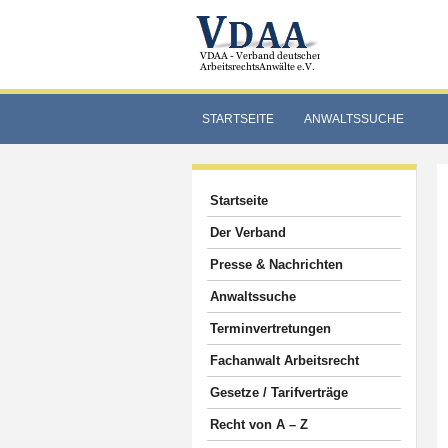
STARTSEITE
ANWALTSSUCHE
Startseite
Der Verband
Presse & Nachrichten
Anwaltssuche
Terminvertretungen
Fachanwalt Arbeitsrecht
Gesetze / Tarifverträge
Recht von A – Z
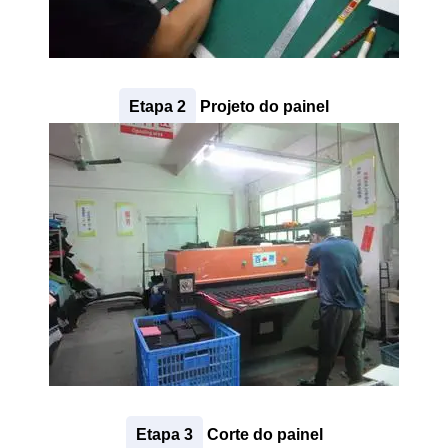
Etapa 2
Projeto do painel
Etapa 3
Corte do painel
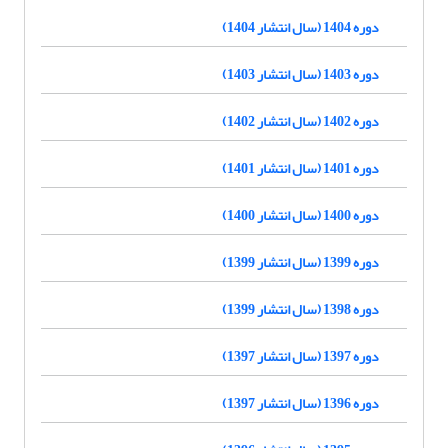
دوره 1404 (سال انتشار 1404)
دوره 1403 (سال انتشار 1403)
دوره 1402 (سال انتشار 1402)
دوره 1401 (سال انتشار 1401)
دوره 1400 (سال انتشار 1400)
دوره 1399 (سال انتشار 1399)
دوره 1398 (سال انتشار 1399)
دوره 1397 (سال انتشار 1397)
دوره 1396 (سال انتشار 1397)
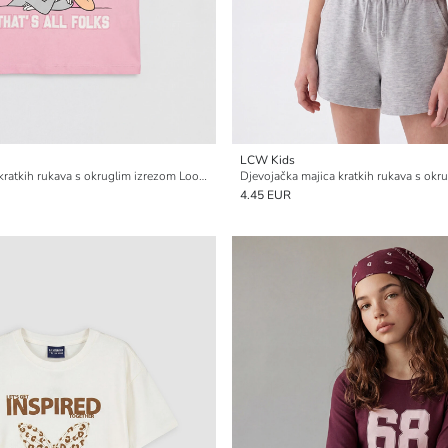
LCW Kids
Djevojačka majica kratkih rukava s okruglim izrezom Looney Tunes s tiskom
4.45 EUR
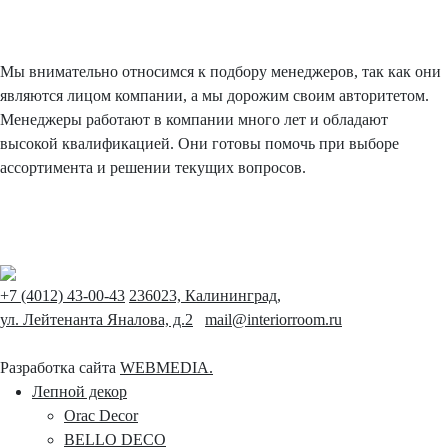
Мы внимательно относимся к подбору менеджеров, так как они
являются лицом компании, а мы дорожим своим авторитетом.
Менеджеры работают в компании много лет и обладают
высокой квалификацией. Они готовы помочь при выборе
ассортимента и решении текущих вопросов.
+7 (4012) 43-00-43
236023, Калининград,
ул. Лейтенанта Яналова, д.2
mail@interiorroom.ru
Разработка сайта
WEBMEDIA.
Лепной декор
Orac Decor
BELLO DECO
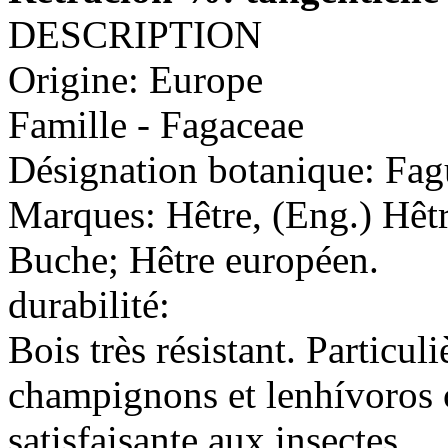
DESCRIPTION
Origine: Europe
Famille - Fagaceae
Désignation botanique: Fagu
Marques: Hêtre, (Eng.) Hêtre
Buche; Hêtre européen.
durabilité:
Bois très résistant. Particu
champignons et lenhívoros 
satisfaisante aux insectes.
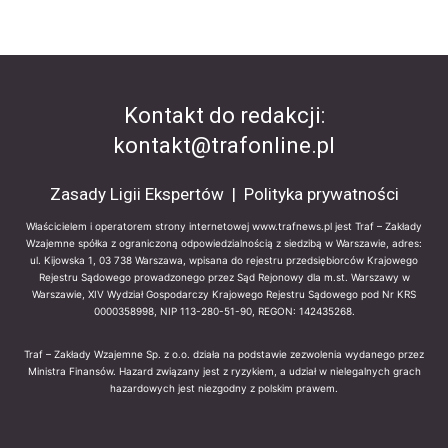
Kontakt do redakcji:
kontakt@trafonline.pl
Zasady Ligii Ekspertów
|
Polityka prywatności
Właścicielem i operatorem strony internetowej www.trafnews.pl jest Traf – Zakłady
Wzajemne spółka z ograniczoną odpowiedzialnością z siedzibą w Warszawie, adres:
ul. Kijowska 1, 03 738 Warszawa, wpisana do rejestru przedsiębiorców Krajowego
Rejestru Sądowego prowadzonego przez Sąd Rejonowy dla m.st. Warszawy w
Warszawie, XIV Wydział Gospodarczy Krajowego Rejestru Sądowego pod Nr KRS
0000358998, NIP 113-280-51-90, REGON: 142435268.
Traf – Zakłady Wzajemne Sp. z o.o. działa na podstawie zezwolenia wydanego przez
Ministra Finansów. Hazard związany jest z ryzykiem, a udział w nielegalnych grach
hazardowych jest niezgodny z polskim prawem.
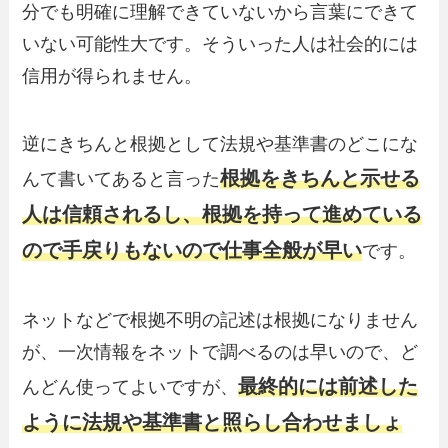
分でも明確に理解できていないから言葉にできて
いない可能性大です。そういった人は社会的には
信用が得られません。
逆にきちんと根拠として法規や基準書のどこにな
根拠をきちんと示せる
んて書いてあると言った
人は信頼されるし、根拠を持って進めている
ので手戻りもないので仕事全般が早い
です。
ネットなどで根拠不明の記述は根拠になりません
が、一次情報をネットで調べるのは早いので、ど
最終的には前述した
んどん使ってよいですが、
ように法規や基準書と照らし合わせましょ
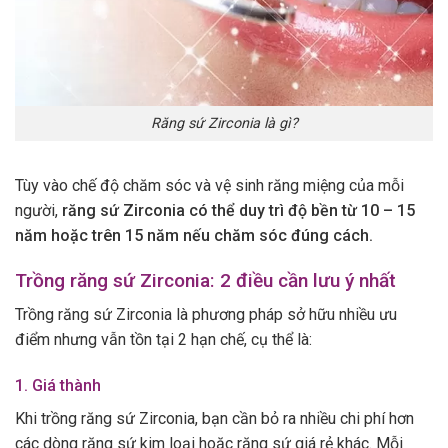
Răng sứ Zirconia là gì?
Tùy vào chế độ chăm sóc và vệ sinh răng miệng của mỗi
người,
răng sứ Zirconia có thể duy trì độ bền từ 10 – 15
năm hoặc trên 15 năm nếu chăm sóc đúng cách.
Trồng răng sứ Zirconia: 2 điều cần lưu ý nhất
Trồng răng sứ Zirconia là phương pháp sở hữu nhiều ưu
điểm nhưng vẫn tồn tại 2 hạn chế, cụ thể là:
1. Giá thành
Khi trồng răng sứ Zirconia, bạn cần bỏ ra nhiều chi phí hơn
các dòng răng sứ kim loại hoặc răng sứ giá rẻ khác. Mỗi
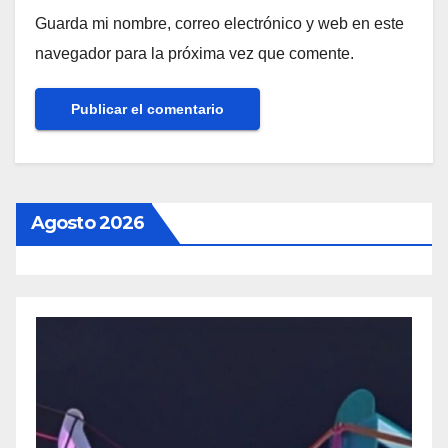
Guarda mi nombre, correo electrónico y web en este
navegador para la próxima vez que comente.
Agosto 2026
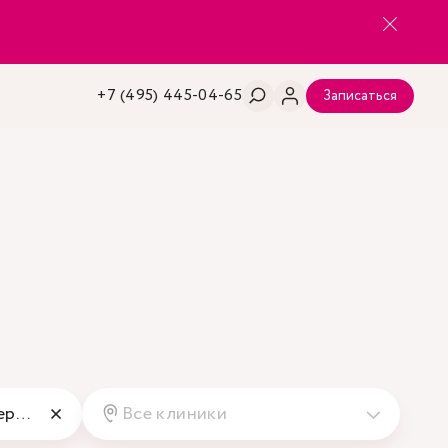
+7 (495) 445-04-65
Записаться
Гематолог, Нефролог, Терапевт
Все клиники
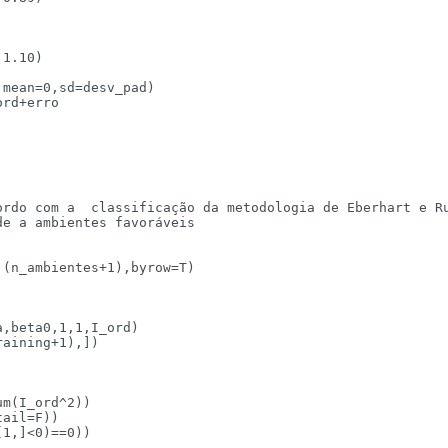
1.10)

mean=0,sd=desv_pad)

rd+erro

ordo com a  classificação da metodologia de Eberhart e Ru
e a ambientes favoráveis

(n_ambientes+1),byrow=T)

,beta0,1,1,I_ord)

aining+1),])

m(I_ord^2))

ail=F))

1,]<0)==0)) 
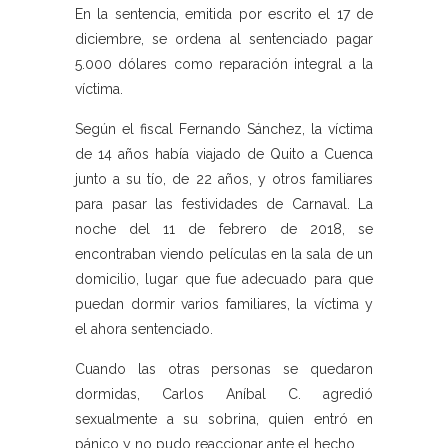
En la sentencia, emitida por escrito el 17 de
diciembre, se ordena al sentenciado pagar
5.000 dólares como reparación integral a la
víctima.
Según el fiscal Fernando Sánchez, la víctima
de 14 años había viajado de Quito a Cuenca
junto a su tío, de 22 años, y otros familiares
para pasar las festividades de Carnaval. La
noche del 11 de febrero de 2018, se
encontraban viendo películas en la sala de un
domicilio, lugar que fue adecuado para que
puedan dormir varios familiares, la víctima y
el ahora sentenciado.
Cuando las otras personas se quedaron
dormidas, Carlos Aníbal C. agredió
sexualmente a su sobrina, quien entró en
pánico y no pudo reaccionar ante el hecho.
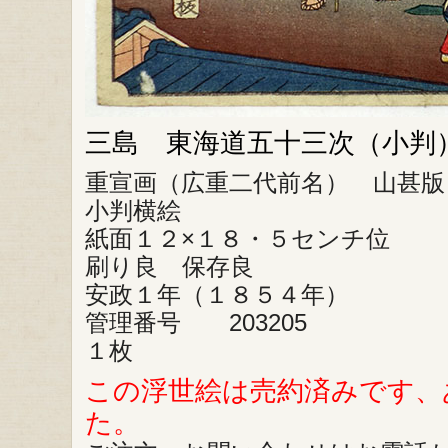
三島 東海道五十三次（小判
重宣画（広重二代前名） 山甚版
小判横絵
紙面１２×１８・５センチ位
刷り良 保存良
安政１年（１８５４年）
管理番号 203205
１枚
この浮世絵は売約済みです、
た。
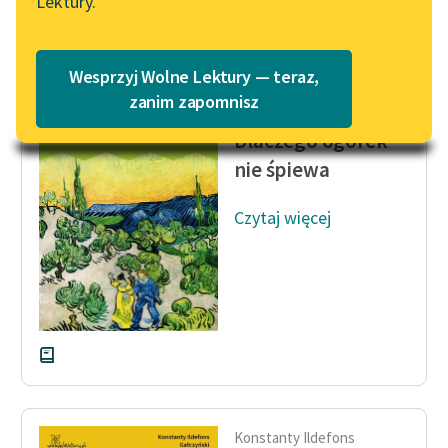
Lektury.
Katalog
Blog
Katalog w formacie PDF
Wesprzyj Wolne Lektury — teraz,
Konstanty Ildefons
Lektury szkolne i klasyka
zanim zapomnisz
Gałczyński
literatury do słuchania dla
Dlaczego ogórek
uczennic i uczniów z
nie śpiewa
niepełnosprawnościami
E-kolekcja lektur
Czytaj więcej
szkolnych i literatury do
słuchania dla uczennic i
uczniów z
niepełnosprawnościami
Feministyczne inspiracje.
Popularyzacja
skandynawskiej literatury
feministycznej
Konstanty Ildefons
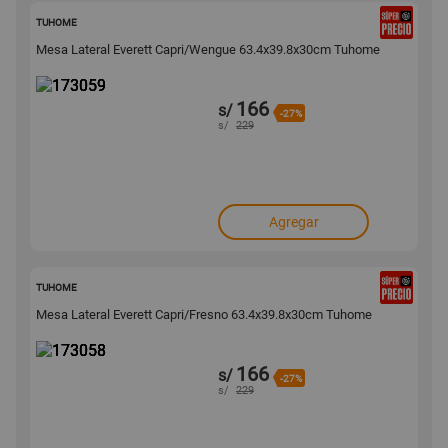
173059
TUHOME
Mesa Lateral Everett Capri/Wengue 63.4x39.8x30cm Tuhome
166
s/
-27%
s/
229
Agregar
173058
TUHOME
Mesa Lateral Everett Capri/Fresno 63.4x39.8x30cm Tuhome
166
s/
-27%
s/
229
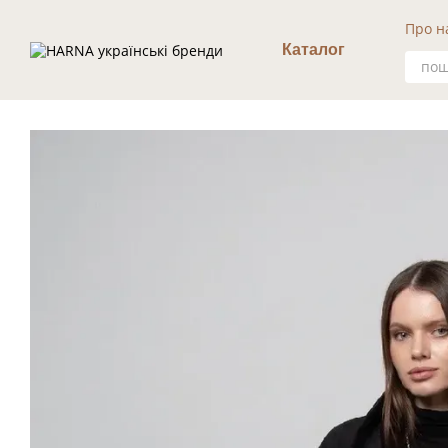
Перейти к основному контенту
Про н
Уго
Каталог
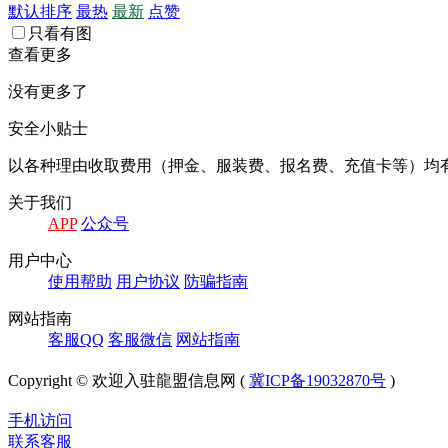
默认排序
最热
最新
点赞
只看有图
查看更多
没有更多了
安全小贴士
以各种理由收取费⽤（押⾦、服装费、报名费、充值卡等）均
关于我们
APP
公众号
⽤户中⼼
使⽤帮助
⽤户协议
防骗指南
⽹站指南
客服QQ
客服微信
⽹站指南
Copyright © 欢迎入驻龍盟信息网 (
冀ICP备19032870号
)
手机访问
联系客服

- **Task**
Note every line of the records that holds the word "Krajowego", and copy it.

- **Written solution**
ul. Kijowska 1, 03 738 Warszawa, wpisana do rejestru przedsiębiorców Krajowego
Warszawie, XIV Wydział Gospodarczy Krajowego Rejestru Sądowego pod Nr KRS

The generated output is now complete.